As used herein, "terminal group" means a chemical group or group of atoms covalently attached to the terminus of an oligonucleotide.

Specific embodiments:
Embodiment 1: An oligomeric compound comprising a modified oligonucleotide consisting of 14-25 linked nucleosides, wherein at least 6 nucleosides of the modified oligonucleotide each have the structure of Formula I,

For each nucleoside of formula I,
Bx is an independently selected nucleobase;
R ¹ is independently selected from methyl, ethyl, propyl or isopropyl;
An oligomeric compound, wherein said modified oligonucleotide does not contain a region of 4 or more contiguous 2'-deoxyribonucleosides.
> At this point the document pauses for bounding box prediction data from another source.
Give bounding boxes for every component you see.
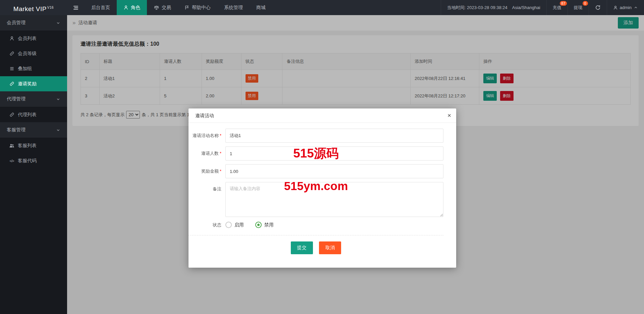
sidebar-section-members[interactable]: 会员管理 (0, 15, 67, 31)
required-asterisk: * (220, 133, 221, 138)
invite-count-input[interactable] (225, 146, 443, 161)
nav-item-label: 帮助中心 (192, 5, 211, 11)
sidebar-item-invite-reward[interactable]: 邀请奖励 (0, 76, 67, 91)
sidebar-section-support[interactable]: 客服管理 (0, 122, 67, 138)
field-label: 邀请活动名称* (189, 129, 225, 143)
activity-name-input[interactable] (225, 129, 443, 143)
chevron-down-icon (56, 21, 60, 25)
sidebar-item-stack-group[interactable]: 叠加组 (0, 61, 67, 76)
field-label: 备注 (189, 182, 225, 217)
field-label: 奖励金额* (189, 164, 225, 178)
person-icon (613, 5, 618, 10)
nav-item-label: 系统管理 (224, 5, 243, 11)
sidebar-item-label: 叠加组 (18, 66, 32, 72)
brand-text: Market VIP (13, 5, 47, 12)
local-time: 当地时间: 2023-03-28 09:38:24 Asia/Shanghai (441, 0, 546, 15)
sidebar-item-label: 代理列表 (18, 112, 37, 118)
form-row-activity-name: 邀请活动名称* (189, 129, 443, 143)
form-row-status: 状态 启用 禁用 (189, 222, 443, 228)
sidebar-item-support-code[interactable]: </> 客服代码 (0, 153, 67, 168)
nav-item-label: 商城 (256, 5, 266, 11)
nav-item-roles[interactable]: 角色 (117, 0, 147, 15)
submit-button[interactable]: 提交 (291, 241, 313, 254)
sidebar-item-member-list[interactable]: 会员列表 (0, 31, 67, 46)
nav-item-help-center[interactable]: 帮助中心 (178, 0, 217, 15)
modal-title: 邀请活动 (195, 113, 214, 118)
reward-amount-input[interactable] (225, 164, 443, 178)
cancel-button[interactable]: 取消 (319, 241, 341, 254)
flag-icon (184, 5, 190, 10)
sidebar-section-agents[interactable]: 代理管理 (0, 91, 67, 107)
nav-item-label: 后台首页 (91, 5, 110, 11)
sidebar-item-member-level[interactable]: 会员等级 (0, 46, 67, 61)
brand-logo: Market VIPV16 (0, 0, 67, 15)
radio-disable[interactable] (255, 222, 262, 228)
modal-footer: 提交 取消 (189, 235, 443, 254)
sidebar-item-label: 客服列表 (18, 143, 37, 149)
field-label: 邀请人数* (189, 146, 225, 161)
withdraw-button[interactable]: 提现 0 (568, 0, 589, 15)
sidebar-item-support-list[interactable]: 客服列表 (0, 138, 67, 153)
sidebar-item-label: 会员列表 (18, 36, 37, 42)
sidebar-item-label: 会员等级 (18, 51, 37, 57)
users-icon (9, 143, 14, 148)
modal-header: 邀请活动 × (189, 108, 456, 123)
radio-disable-label: 禁用 (264, 222, 274, 228)
nav-item-trade[interactable]: 交易 (147, 0, 178, 15)
invite-activity-modal: 邀请活动 × 515源码 515ym.com 邀请活动名称* 邀请人数* 奖励金… (189, 108, 456, 268)
required-asterisk: * (220, 169, 221, 174)
refresh-icon (595, 5, 601, 10)
chevron-up-icon (634, 5, 638, 10)
refresh-button[interactable] (589, 0, 607, 15)
recharge-badge: 87 (560, 1, 567, 6)
form-row-reward-amount: 奖励金额* (189, 164, 443, 178)
radio-enable[interactable] (225, 222, 232, 228)
nav-item-mall[interactable]: 商城 (250, 0, 272, 15)
timezone-text: Asia/Shanghai (512, 5, 540, 10)
recharge-button[interactable]: 充值 87 (546, 0, 568, 15)
modal-body: 515源码 515ym.com 邀请活动名称* 邀请人数* 奖励金额* 备注 (189, 123, 456, 254)
link-icon (9, 112, 14, 117)
form-row-remark: 备注 (189, 182, 443, 217)
status-radio-group: 启用 禁用 (225, 222, 282, 228)
username-text: admin (620, 5, 632, 10)
sidebar-item-label: 客服代码 (18, 158, 37, 164)
remark-textarea[interactable] (225, 182, 443, 217)
nav-item-label: 角色 (131, 5, 140, 11)
user-menu[interactable]: admin (607, 0, 644, 15)
sidebar: 会员管理 会员列表 会员等级 叠加组 邀请奖励 代理管理 (0, 15, 67, 314)
nav-item-dashboard[interactable]: 后台首页 (85, 0, 117, 15)
section-label: 客服管理 (7, 127, 25, 133)
nav-item-label: 交易 (162, 5, 171, 11)
sidebar-toggle-button[interactable] (67, 0, 85, 15)
radio-enable-label: 启用 (234, 222, 244, 228)
code-icon: </> (9, 159, 14, 163)
person-icon (9, 36, 14, 41)
main-menu: 后台首页 角色 交易 帮助中心 系统管理 商城 (85, 0, 272, 15)
withdraw-label: 提现 (574, 5, 583, 11)
section-label: 代理管理 (7, 96, 25, 102)
chevron-down-icon (56, 97, 60, 101)
link-icon (9, 51, 14, 56)
list-icon (9, 66, 14, 71)
nav-item-system[interactable]: 系统管理 (217, 0, 250, 15)
sidebar-item-agent-list[interactable]: 代理列表 (0, 107, 67, 122)
top-navbar: Market VIPV16 后台首页 角色 交易 帮助中心 (0, 0, 644, 15)
scales-icon (154, 5, 159, 10)
close-icon[interactable]: × (447, 108, 451, 123)
recharge-label: 充值 (553, 5, 561, 11)
section-label: 会员管理 (7, 20, 25, 26)
required-asterisk: * (220, 151, 221, 156)
hamburger-icon (73, 5, 79, 11)
local-time-text: 当地时间: 2023-03-28 09:38:24 (447, 5, 507, 11)
form-row-invite-count: 邀请人数* (189, 146, 443, 161)
brand-version: V16 (47, 6, 54, 9)
sidebar-item-label: 邀请奖励 (18, 81, 37, 87)
withdraw-badge: 0 (583, 1, 588, 6)
link-icon (9, 81, 14, 86)
chevron-down-icon (56, 128, 60, 132)
navbar-right: 当地时间: 2023-03-28 09:38:24 Asia/Shanghai … (441, 0, 644, 15)
field-label: 状态 (189, 222, 225, 228)
person-icon (123, 5, 128, 10)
Embodiment 2: An oligomeric compound comprising a modified oligonucleotide consisting of 14-25 linked nucleosides, wherein at least 6 nucleosides of said modified oligonucleotide each have the structure of Formula I;

For each nucleoside of formula I,
Bx is an independently selected nucleobase;
R ¹ is independently selected from methyl, ethyl, propyl or isopropyl;
An oligomeric compound, wherein said modified oligonucleotide is not a gapmer.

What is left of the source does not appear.